Bullet Time for Matrix Questions
Posted by Jeffrey Henning on Thu, Mar 18, 2010

Among many other things, the movie The Matrix is known for its popularization of bullet time®, a special effect where time is slowed so that you can actually watch bullets move through space and see the characters dodge them. When a survey respondent tries to answer a matrix question (if they don't dodge them), time seems to slow as well, as they work through tedious row after tedious row; they actually answer the questions quickly, but it doesn't feel that way.
Matrix questions are compact and visually efficient, but they suffer from two primary problems.
- A long record of research on research shows that matrix questions increase satisficing and survey abandonment (Krosnick, Narayan & Smith, 1996; Comley, 2000; Schonlau, Fricker, Elliott, 2002; etc.). A prominent type of satisficing behavior in matrices is known as straightlining, selecting the same column in row after row; this requires less mental and physical effort than choosing the most appropriate answer for each row. Many respondents will select a column, check the radio button in most rows in that column, varying to the left or right only for a few items. The result is a reduced range of differentiation between answers.
- Earlier research that seemed to demonstrate that matrixes offer higher data quality (Couper, Traugott, Lamias, 2001) has largely been superseded by reports showing a loss of quality. Wide rows can visually confuse respondents about which item they are rating, as can the presence of too many columns (Gräf 2002). "We know respondents don't like grids," said Jackie Lorch, SSI VP, in a March 2009 press release. "They've been telling us that for years in focus groups and feedback, but we've always thought of grids as a necessary evil in questionnaire design. Now, we're beginning to learn that not only are grids frustrating for respondents - they actually produce inferior data." The SSI study found that a matrix refactored into many separate questions produced results with greater cohesiveness (.931 Cronbach's alpha compared to .799) and higher predictive validity (13.67 X2 compared to 3.75).
How bad are matrices? The blogger known by the alias ResearchRants collects bad examples in a category entitled "matrixes make me cry". Robert Moran of StrategyOne, in his Survey Research Resolutions for 2010, resolved to "Avoid the so-called ‘death grids' [large matrix questions] in online surveys." In an earlier post, he said, "No normal human has the patience to fill out a ‘deathgrid' and no non-incarcerated individual should be forced to do it."

In "Satisficing in surveys: Initial evidence", Krosnick, Narayan & Smith argue that you should re-factor matrix questions into simpler questions, an approach validated by the SSI study. Here are some possible refactoring strategies. Keep in mind that each of these will change the data quality and will introduce complications when comparing the new data collected to past results collected through matrices.
- Break each row of the matrix into a separate question or group of questions on its own page. Rewrite each row using the question types (e.g., choose one, choose many, open ended) as specified by the columns. In other words, the questions are the same but have been unpacked from the grid.
- Rewrite each row of the matrix into separate questions, replacing checkboxes with fully labeled scales. This was the approach favored by SSI, which produced high data quality but at the cost of taking twice as long to complete.
- Refactor importance matrixes into choose-many questions.
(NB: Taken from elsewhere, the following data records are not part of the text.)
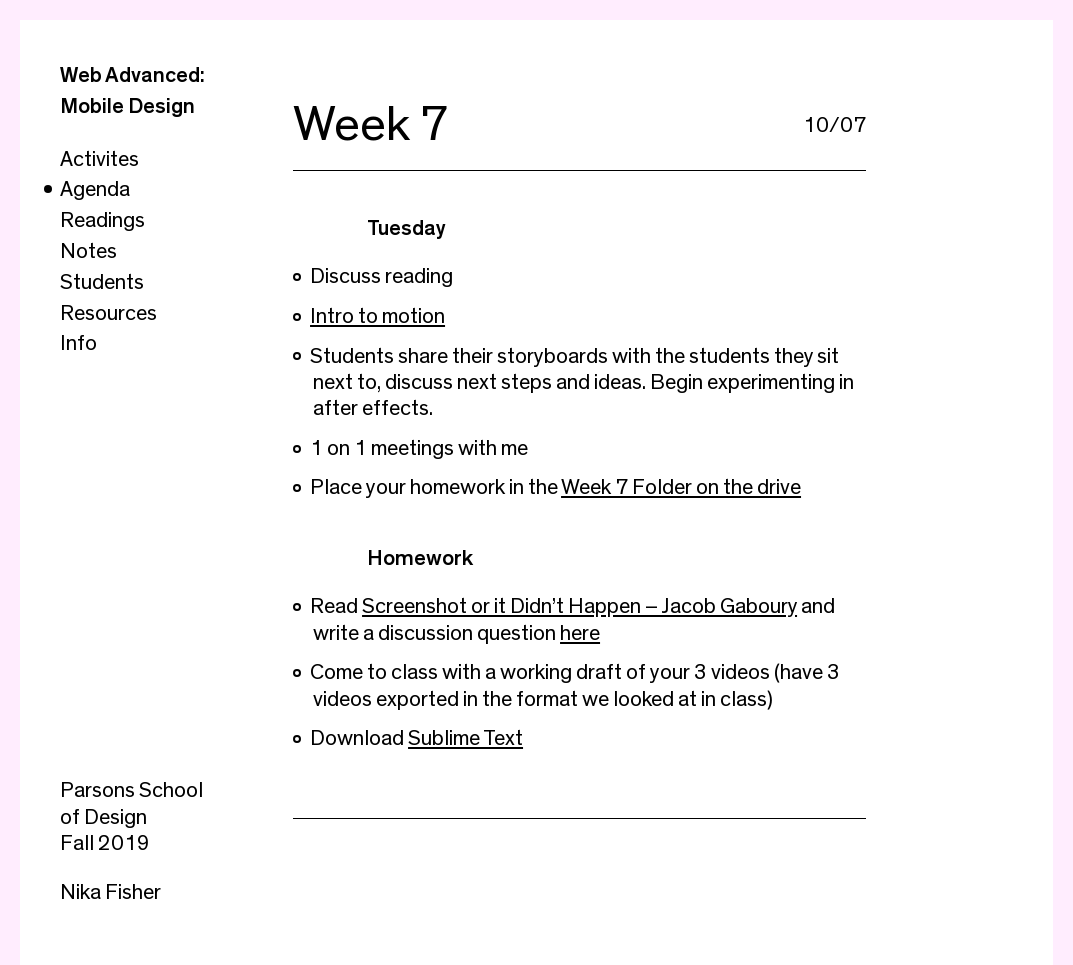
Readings (102, 220)
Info (78, 343)
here (580, 633)
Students (102, 282)
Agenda (95, 189)
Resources (108, 313)
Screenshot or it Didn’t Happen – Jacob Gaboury (579, 606)
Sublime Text (465, 738)
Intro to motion (377, 316)
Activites (99, 159)
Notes (88, 251)
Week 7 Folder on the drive (681, 487)
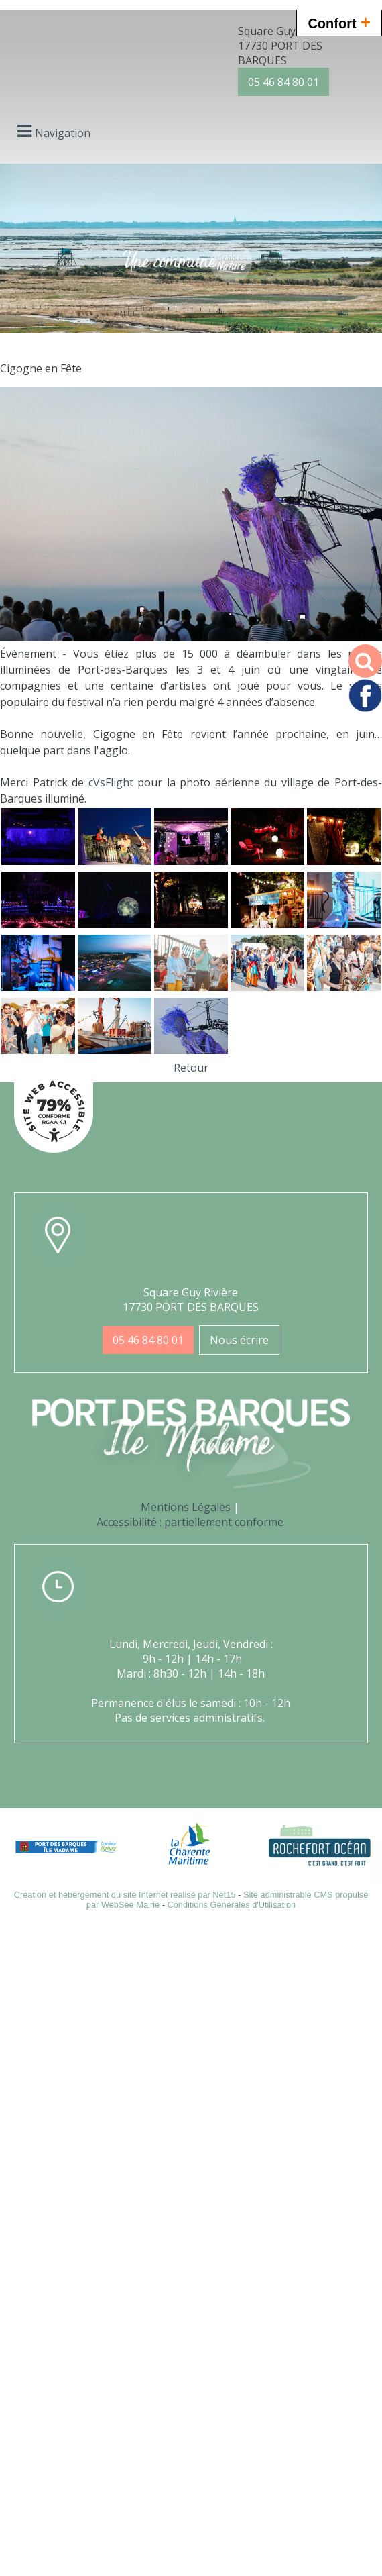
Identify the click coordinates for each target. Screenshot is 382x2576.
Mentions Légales (186, 1507)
This reverses the SSI approach, collapsing scales: For instance, rather than ask respondents to rate a list of attributes on an importance scale, ask them to select the most important items. While respondents are now only distinguishing between two classes of importance (important/checked and unimportant/unchecked) instead of five, in aggregate you will see wider differences between attributes than with the matrix question, and you will eliminate the possibility of straightlining. Respondents are now actually trading off which items are more important than others, an exercise they can avoid when filling in a matrix.
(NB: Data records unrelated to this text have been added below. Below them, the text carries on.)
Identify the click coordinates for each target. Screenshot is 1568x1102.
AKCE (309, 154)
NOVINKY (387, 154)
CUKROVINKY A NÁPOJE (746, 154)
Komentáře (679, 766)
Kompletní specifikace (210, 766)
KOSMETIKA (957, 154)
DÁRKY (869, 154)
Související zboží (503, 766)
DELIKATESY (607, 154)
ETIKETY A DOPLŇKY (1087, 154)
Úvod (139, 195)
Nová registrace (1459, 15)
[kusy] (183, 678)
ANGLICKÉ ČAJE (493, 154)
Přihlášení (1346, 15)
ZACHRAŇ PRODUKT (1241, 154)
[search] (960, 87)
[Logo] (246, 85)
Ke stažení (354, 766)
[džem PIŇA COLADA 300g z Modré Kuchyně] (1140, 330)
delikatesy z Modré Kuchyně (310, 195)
- Refactor Yes/No Matrix questions into choose-many questions (checkbox lists) instead. The respondent will not have to click a response for each item, resulting in less effort. Unfortunately, the two question types are not exactly equivalent: fewer boxes will be checked than radio buttons will be set to "Yes", according to Dillman, Smyth, Christian and Stern (2006).
- Be creative. Think about how you are going to analyze the data and see if other question types and skip patterns can produce similarly useful information with less effort from respondents.
Yes, its bullet time for matrix questions, as in put a bullet through as many of them as you can.